Albright und Fischer - davor warnen die beiden Polit-Veteranen

Die Brosche, die sie heute trägt, ist eindeutig. Ein Globus, ein runder. Einer ohne Mauern und Gräben.

Madeleine Albright, die Grande Dame der US-Diplomatie, hat immer gerne durch ihre Broschen gesprochen. Heute, am Podium der neu nach Wien gezogenen Central European University (CEU), ist es auch so: "Mir machen die vielen Mauern Sorgen", sagt die ehemalige US-Außenministerin; Mauern, die gebaut würden – und auch solche in den Köpfen.

Es wirkt etwas bitter, dass sie das hier sagt und nicht in Budapest, von wo die CEU ja vertrieben wurde. Doch die ideologischen Mauern, von denen die 82-Jährige spricht, seien dort eben besonders hoch: "Ungarn ist das beste Beispiel vom Schlechtesten."

Neben ihr sitzt Joschka Fischer, graues Haar, wieder etwas dickerer Bauch, er nickt.
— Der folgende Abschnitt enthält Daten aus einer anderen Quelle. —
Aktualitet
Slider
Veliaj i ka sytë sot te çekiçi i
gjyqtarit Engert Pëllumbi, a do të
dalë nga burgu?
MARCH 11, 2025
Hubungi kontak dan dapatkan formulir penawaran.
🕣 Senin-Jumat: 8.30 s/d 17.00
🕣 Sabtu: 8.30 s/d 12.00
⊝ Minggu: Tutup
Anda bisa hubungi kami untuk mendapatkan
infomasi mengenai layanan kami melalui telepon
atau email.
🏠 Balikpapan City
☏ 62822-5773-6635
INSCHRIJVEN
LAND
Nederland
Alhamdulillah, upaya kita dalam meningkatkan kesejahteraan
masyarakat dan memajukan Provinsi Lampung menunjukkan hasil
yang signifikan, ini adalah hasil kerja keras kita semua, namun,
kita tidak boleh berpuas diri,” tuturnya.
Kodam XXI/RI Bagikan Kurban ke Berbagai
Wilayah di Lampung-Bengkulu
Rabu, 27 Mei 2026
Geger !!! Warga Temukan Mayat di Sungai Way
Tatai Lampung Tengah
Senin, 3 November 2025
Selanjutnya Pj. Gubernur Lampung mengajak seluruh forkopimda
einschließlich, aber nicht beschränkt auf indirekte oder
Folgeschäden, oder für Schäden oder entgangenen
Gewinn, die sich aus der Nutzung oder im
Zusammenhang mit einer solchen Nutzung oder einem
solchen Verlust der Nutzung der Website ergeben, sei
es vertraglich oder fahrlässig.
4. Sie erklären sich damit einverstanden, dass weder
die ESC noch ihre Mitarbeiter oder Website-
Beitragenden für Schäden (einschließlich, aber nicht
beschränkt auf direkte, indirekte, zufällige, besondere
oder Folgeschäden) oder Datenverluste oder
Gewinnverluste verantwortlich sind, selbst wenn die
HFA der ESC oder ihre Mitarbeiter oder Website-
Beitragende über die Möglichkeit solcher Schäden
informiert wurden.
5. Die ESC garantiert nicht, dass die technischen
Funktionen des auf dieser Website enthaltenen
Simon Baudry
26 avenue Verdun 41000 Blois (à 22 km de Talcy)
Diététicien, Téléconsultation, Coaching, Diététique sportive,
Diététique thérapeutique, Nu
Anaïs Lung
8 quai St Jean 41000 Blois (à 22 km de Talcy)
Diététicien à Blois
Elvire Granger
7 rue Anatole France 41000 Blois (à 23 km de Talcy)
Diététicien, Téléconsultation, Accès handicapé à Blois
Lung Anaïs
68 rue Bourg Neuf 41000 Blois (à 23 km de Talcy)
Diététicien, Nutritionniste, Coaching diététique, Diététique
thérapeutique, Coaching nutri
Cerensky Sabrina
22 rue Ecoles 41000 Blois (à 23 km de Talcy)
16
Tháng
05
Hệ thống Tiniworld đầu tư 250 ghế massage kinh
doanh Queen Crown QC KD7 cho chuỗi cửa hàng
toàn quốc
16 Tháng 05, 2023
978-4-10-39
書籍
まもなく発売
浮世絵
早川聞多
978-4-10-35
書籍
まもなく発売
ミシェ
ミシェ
Die zwei verbindet eine lange Historie. Beide waren um die Jahrtausendwende Außenminister, er der erste Grüne, sie die erste Frau im US-Außenamt. Sie waren Pioniere in einer Zeit, in der Politik anders funktionierte: Im Jahrzehnt nach dem Ende der UdSSR waren mit Clinton, Blair und Schröder liberale Kräfte an der Macht; Europa und die NATO waren im Aufbruch Richtung Osten; und die Autokraten von heute – Trump, Erdoğan und Putin – waren weit entfernt.

Ex-Grünen-Chef Joschka Fischer (71) hat eine beachtliche Wandlung hinter sich. Als junger "Sponti" war er in der Frankfurter Hausbesetzerszene aktiv. 1985 sorgte er für Furore, als er sich als erster grüner Umweltminister in Hessen mit Turnschuhen angeloben ließ.
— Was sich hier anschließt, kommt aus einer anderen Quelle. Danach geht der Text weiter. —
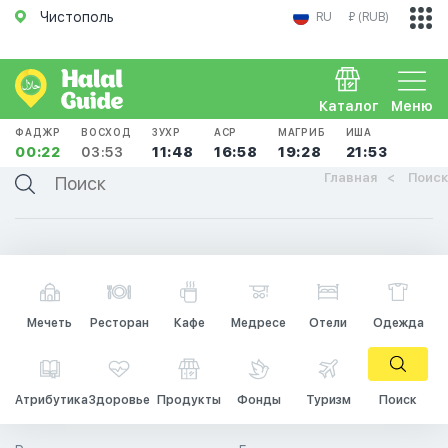
Чистополь
RU
₽ (RUB)
Каталог
Меню
ФАДЖР
ВОСХОД
ЗУХР
АСР
МАГРИБ
ИША
00:22
03:53
11:48
16:58
19:28
21:53
Главная
Поиск
Мечеть
Ресторан
Кафе
Медресе
Отели
Одежда
Атрибутика
Здоровье
Продукты
Фонды
Туризм
Поиск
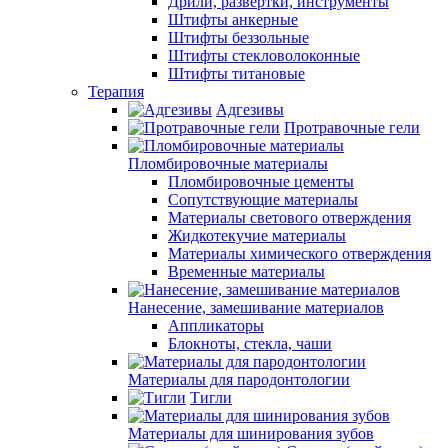
Дрили, развертки, инструменты
Штифты анкерные
Штифты беззольные
Штифты стекловолоконные
Штифты титановые
Терапия
Адгезивы
Протравочные гели
Пломбировочные материалы
Пломбировочные цементы
Сопутствующие материалы
Материалы светового отверждения
Жидкотекучие материалы
Материалы химического отверждения
Временные материалы
Нанесение, замешивание материалов
Аппликаторы
Блокноты, стекла, чаши
Материалы для пародонтологии
Тигли
Материалы для шинирования зубов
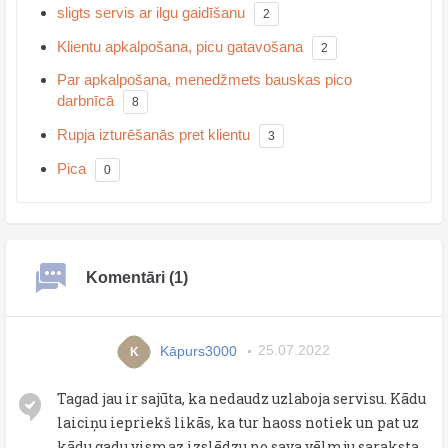
sligts servis ar ilgu gaidīšanu
2
Klientu apkalpošana, picu gatavošana
2
Par apkalpošana, menedžmets bauskas pico
darbnīcā
8
Rupja izturēšanās pret klientu
3
Pica
0
Komentāri (1)
Kāpurs3000
25.07.2022
K
Tagad jau ir sajūta, ka nedaudz uzlaboja servisu. Kādu
laiciņu iepriekš likās, ka tur haoss notiek un pat uz
kādu gadu vismaz izslēdzu no sava vēlmju saraksta.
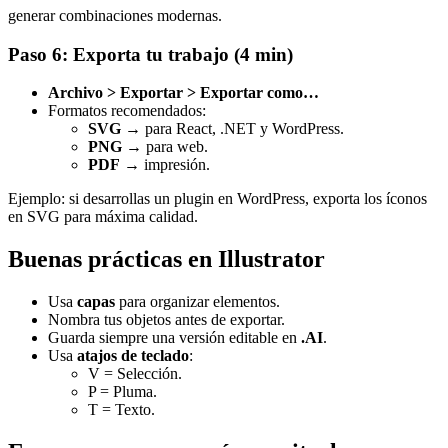
generar combinaciones modernas.
Paso 6: Exporta tu trabajo (4 min)
Archivo > Exportar > Exportar como…
Formatos recomendados:
SVG
→ para React, .NET y WordPress.
PNG
→ para web.
PDF
→ impresión.
Ejemplo: si desarrollas un plugin en WordPress, exporta los íconos
en SVG para máxima calidad.
Buenas prácticas en Illustrator
Usa
capas
para organizar elementos.
Nombra tus objetos antes de exportar.
Guarda siempre una versión editable en
.AI
.
Usa
atajos de teclado
:
V = Selección.
P = Pluma.
T = Texto.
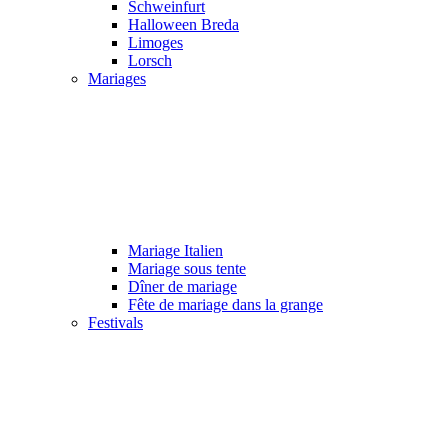
Schweinfurt
Halloween Breda
Limoges
Lorsch
Mariages
Mariage Italien
Mariage sous tente
Dîner de mariage
Fête de mariage dans la grange
Festivals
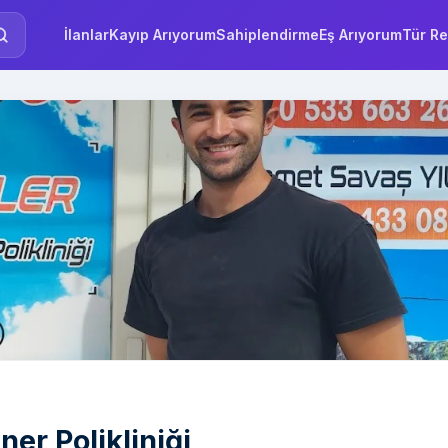
İlanlar
Kayıp Arıyorum
Sahiplendirme
Eş Arıyorum
Tür Re
ner Polikliniği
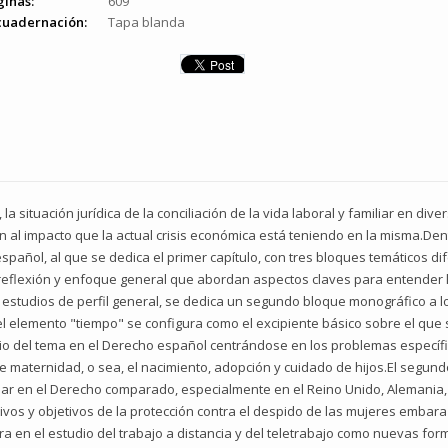
ginas:
609
cuadernación:
Tapa blanda
a situación jurídica de la conciliación de la vida laboral y familiar en div
ón al impacto que la actual crisis económica está teniendo en la misma.Den
spañol, al que se dedica el primer capítulo, con tres bloques temáticos d
eflexión y enfoque general que abordan aspectos claves para entender la 
 estudios de perfil general, se dedica un segundo bloque monográfico a lo
 elemento "tiempo" se configura como el excipiente básico sobre el que se
udio del tema en el Derecho español centrándose en los problemas específic
 maternidad, o sea, el nacimiento, adopción y cuidado de hijos.El segundo 
iliar en el Derecho comparado, especialmente en el Reino Unido, Alemania, I
ivos y objetivos de la protección contra el despido de las mujeres embar
tra en el estudio del trabajo a distancia y del teletrabajo como nuevas form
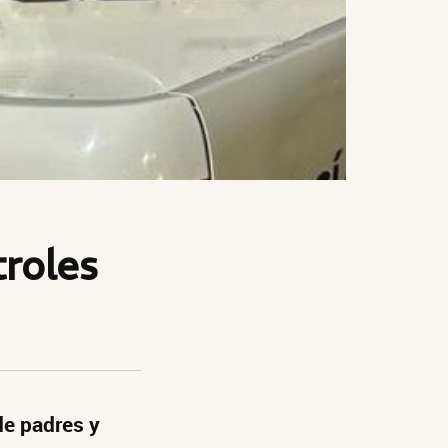
troles
de padres y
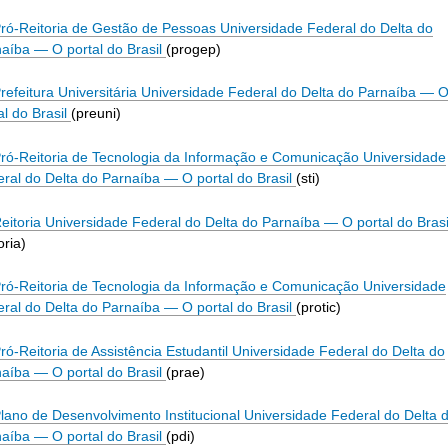
ró-Reitoria de Gestão de Pessoas Universidade Federal do Delta do
naíba
—
O portal do Brasil
(progep)
refeitura Universitária Universidade Federal do Delta do Parnaíba
—
al do Brasil
(preuni)
ró-Reitoria de Tecnologia da Informação e Comunicação Universidade
ral do Delta do Parnaíba
—
O portal do Brasil
(sti)
eitoria Universidade Federal do Delta do Parnaíba
—
O portal do Brasi
oria)
ró-Reitoria de Tecnologia da Informação e Comunicação Universidade
ral do Delta do Parnaíba
—
O portal do Brasil
(protic)
ró-Reitoria de Assistência Estudantil Universidade Federal do Delta do
naíba
—
O portal do Brasil
(prae)
lano de Desenvolvimento Institucional Universidade Federal do Delta 
naíba
—
O portal do Brasil
(pdi)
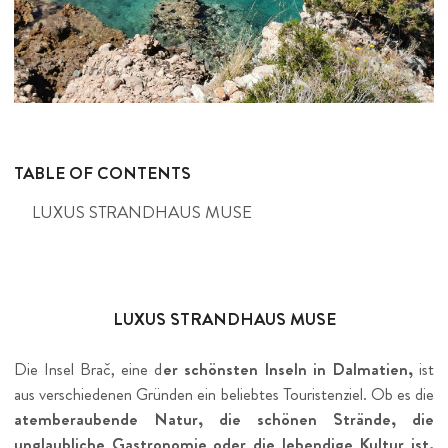
TABLE OF CONTENTS
LUXUS STRANDHAUS MUSE
LUXUS STRANDHAUS MUSE
Die Insel Brač, eine d
er schönsten Inseln in Dalmatien,
ist
aus verschiedenen Gründen ein beliebtes Touristenziel. Ob es die
atemberaubende Natur, die schönen Strände, die
unglaubliche Gastronomie oder die lebendige Kultur ist,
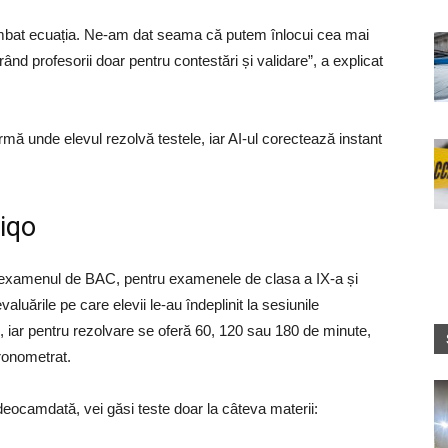
imbat ecuația. Ne-am dat seama că putem înlocui cea mai
nd profesorii doar pentru contestări și validare”, a explicat
rmă unde elevul rezolvă testele, iar AI-ul corectează instant
iqo
ru examenul de BAC, pentru examenele de clasa a IX-a și
valuările pe care elevii le-au îndeplinit la sesiunile
, iar pentru rezolvare se oferă 60, 120 sau 180 de minute,
cronometrat.
 deocamdată, vei găsi teste doar la câteva materii:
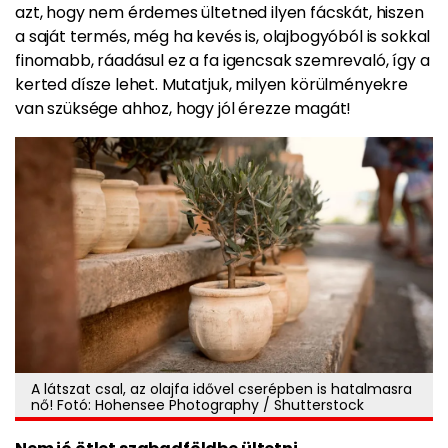
azt, hogy nem érdemes ültetned ilyen fácskát, hiszen
a saját termés, még ha kevés is, olajbogyóból is sokkal
finomabb, ráadásul ez a fa igencsak szemrevaló, így a
kerted dísze lehet. Mutatjuk, milyen körülményekre
van szüksége ahhoz, hogy jól érezze magát!
A látszat csal, az olajfa idővel cserépben is hatalmasra
nő! Fotó: Hohensee Photography / Shutterstock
Drei Jahre später zog er unter Gerhard Schröder ins Außenamt und musste die ersten deutschen Kriegseinsätze seit dem Zweiten Weltkrieg argumentieren – 2003 die Kehrtwende, da machte er sich mit seinem "Nein" zum Irak-Krieg in den USA unbeliebt. Mittlerweile ist er Buchautor und – ungewöhnlich für einen Grünen – Berater großer Unternehmen.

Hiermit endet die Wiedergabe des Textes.